Gazprom threatened last week to cut deliveries to Ukraine over what it says is a lack of payments.
It also has begun shipping supplies directly to Russian-backed separatists in eastern Ukraine.
Russia says Kyiv must pay for shipments to separatists.
But Ukraine’s state-run Naftogaz says it won’t pay for shipments it does not receive.
Russian Energy Minister Aleksandr Novak says a $15 million payment made last week by Naftogaz will only cover Gazprom’s deliveries to Ukraine for another week.
The EU receives a third of its natural gas from Russia, with about half of that shipped through pipelines in Ukraine.
Barring any major developments, that ends the live blogging for today.
The OSCE has been urged to take a larger role in the Ukraine conflict:
The leaders of Russia, Germany and France have agreed to ask the Organization for Security and Cooperation in Europe (OSCE) to help with the implementation of the latest cease-fire agreement in eastern Ukraine.
Russian President Vladimir Putin, Ukraine President Petro Poroshenko, German Chancellor Angela Merkel, and French President Francois Hollande spoke by phone on March 2.
According to a German government spokesman, they agreed that the OSCE should play a greater role as observers of the second Minsk cease-fire agreement and the removal of heavy weapons.
They sent a request to the OSCE to publish a daily report on the current developments.
Earlier, U.S. Secretary of State John Kerry told Russian Foreign Minister Sergei Lavrov that Moscow and pro-Russian separatists in Ukraine must implement the cease-fire or face "consequences" that could further hit Russia's faltering economy. (AFP and Reuters)
Moscow is focusing its Nemtsov investigation on Ukraine links:
A pro-Kremlin newspaper reported on March 3 that investigators are "focusing on" on the possibility that Russian opposition politician Boris Nemtsov's killing was connected to the conflict in Ukraine.

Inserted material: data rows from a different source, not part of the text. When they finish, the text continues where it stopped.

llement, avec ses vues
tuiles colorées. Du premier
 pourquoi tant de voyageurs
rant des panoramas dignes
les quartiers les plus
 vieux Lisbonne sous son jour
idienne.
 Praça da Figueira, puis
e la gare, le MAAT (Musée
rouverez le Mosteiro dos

Without citing specific sources, the daily Izvestia said investigators "are not ruling out that Nemtsov was killed on the orders of the Ukrainian special services."

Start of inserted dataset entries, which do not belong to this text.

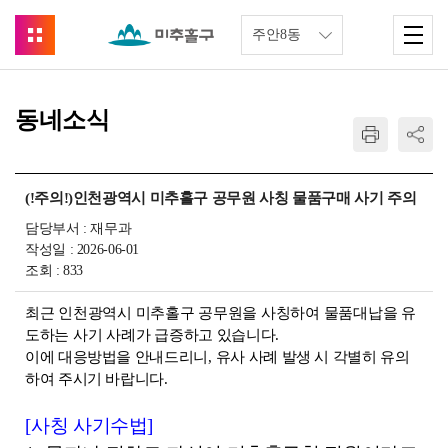
동네소식
(!주의!)인천광역시 미추홀구 공무원 사칭 물품구매 사기 주의
담당부서 : 재무과
작성일 : 2026-06-01
조회 : 833
최근 인천광역시 미추홀구 공무원을 사칭하여 물품대납을 유
도하는 사기 사례가 급증하고
있습니다
.
이에 대응방법을 안내드리니
,
유사 사례 발생 시 각별히 유의
하여 주시기 바랍니다
.
[
사칭 사기수법
]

It reported that that "the organizers of the crime could have been Chechen militants" it said have fought alongside government forces against Russian-backed separatists in the war in eastern Ukraine.
It quoted an unnamed law enforcement source as claiming the organizers were ethnic Chechen Adam Osmayev and his wife, Amina Okuyeva.
Osmayev was arrested in Ukraine in 2012, at Moscow's behest, on suspicion of plotting to kill Russian President Vladimir Putin, but was released in November 2014.
Federal investigators have said a link to the Ukraine conflict is one of several lines of investigation they are pursuing, but they have not commented on the Izvestia report.
The report in Izvestia -- which has become a platform for anti-Western views -- was part of a growing number of Russian statements and Kremlin-allied media reports suggesting the West or Ukraine could have had Nemtsov killed.